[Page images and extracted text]
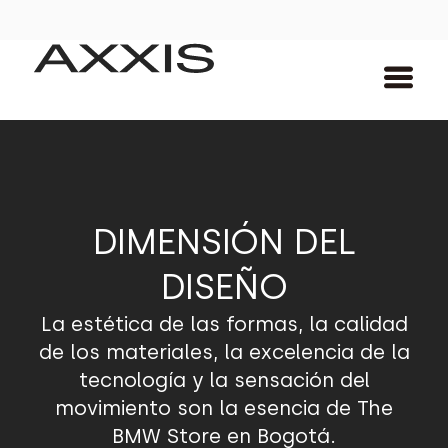
DIMENSIÓN DEL
DISEÑO
La estética de las formas, la calidad
de los materiales, la excelencia de la
tecnología y la sensación del
movimiento son la esencia de The
BMW Store en Bogotá.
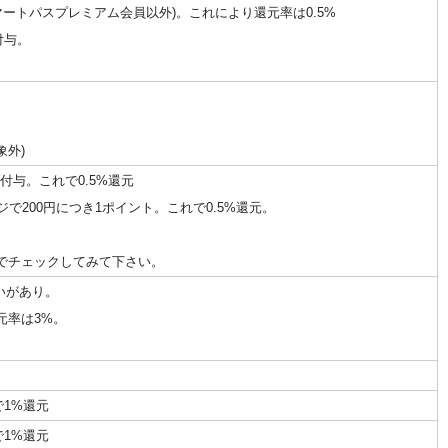
 スマートパスプレミアム会員以外)。これにより還元率は0.5%
付与。
象外)
付与。これで0.5%還元
200円につき1ポイント。これで0.5%還元。
でチェックしてみて下さい。
いがあり。
還元率は3%。
で1%還元
で1%還元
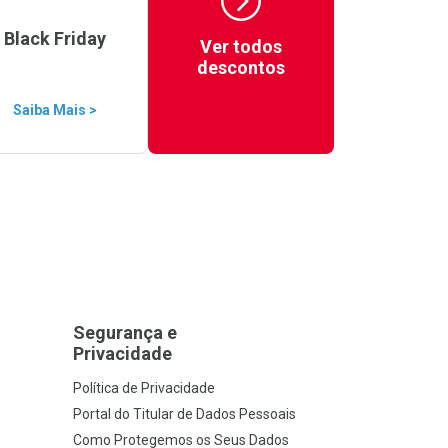
Black Friday
Ver todos
descontos
Saiba Mais >
Segurança e
Privacidade
Política de Privacidade
Portal do Titular de Dados Pessoais
Como Protegemos os Seus Dados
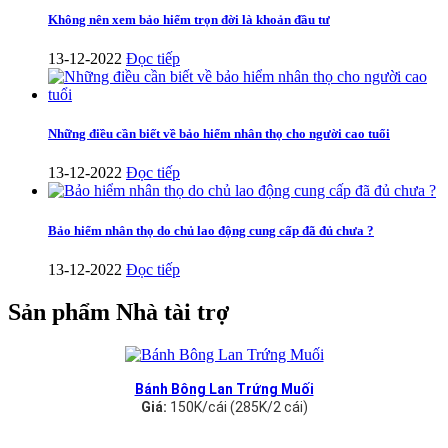
Không nên xem bảo hiểm trọn đời là khoản đầu tư
13-12-2022
Đọc tiếp
Những điều cần biết về bảo hiểm nhân thọ cho người cao tuổi
13-12-2022
Đọc tiếp
Bảo hiểm nhân thọ do chủ lao động cung cấp đã đủ chưa ?
13-12-2022
Đọc tiếp
Sản phẩm Nhà tài trợ
Bánh Bông Lan Trứng Muối
Giá:
150K/cái (285K/2 cái)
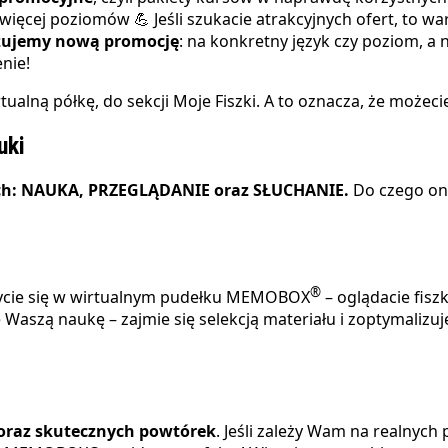
 więcej poziomów 💪
Jeśli szukacie atrakcyjnych ofert, to wa
zujemy nową promocję
: na konkretny język czy poziom, a
nie!
tualną półkę, do sekcji Moje Fiszki. A to oznacza, że możec
uki
ybach: NAUKA, PRZEGLĄDANIE oraz SŁUCHANIE
.
Do czego one 
®
uczycie się w wirtualnym pudełku MEMOBOX
– oglądacie fisz
 Waszą naukę – zajmie się selekcją materiału i zoptymalizuj
oraz skutecznych powtórek
. Jeśli zależy Wam na realnyc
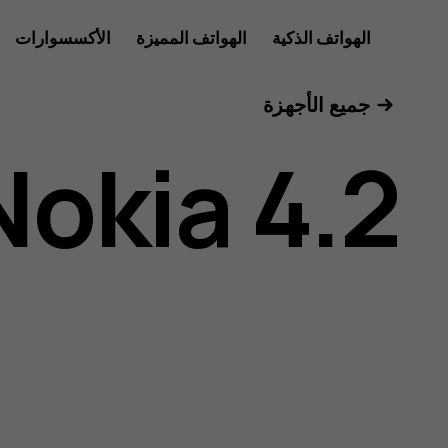
دليل
الهواتف الذكية
الهواتف المميزة
الأكسسوارات
للأعمال
جميع الأجهزة
مستخدم
Nokia 4.2
هاتف
Nokia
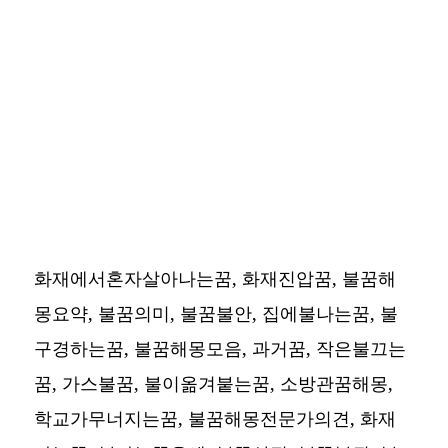
화재에서혼자살아나는꿈, 화재진압꿈, 불꿈해
몽요약, 불꿈의미, 불꿈불안, 집에불나는꿈, 불
구경하는꿈, 불꿈해몽모음, 과거꿈, 작은불끄는
꿈, 가스불꿈, 불이옮겨붙는꿈, 소방관꿈해몽,
학교가무너지는꿈, 불꿈해몽전문가의견, 화재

*Task*
What are the lines from the one with "구경하는꿈, 불꿈해몽모음, 과거꿈, 작은불끄는" through the last line of the records above? Quote them exactly and add nothing.

*Task solution*
구경하는꿈, 불꿈해몽모음, 과거꿈, 작은불끄는
꿈, 가스불꿈, 불이옮겨붙는꿈, 소방관꿈해몽,
학교가무너지는꿈, 불꿈해몽전문가의견, 화재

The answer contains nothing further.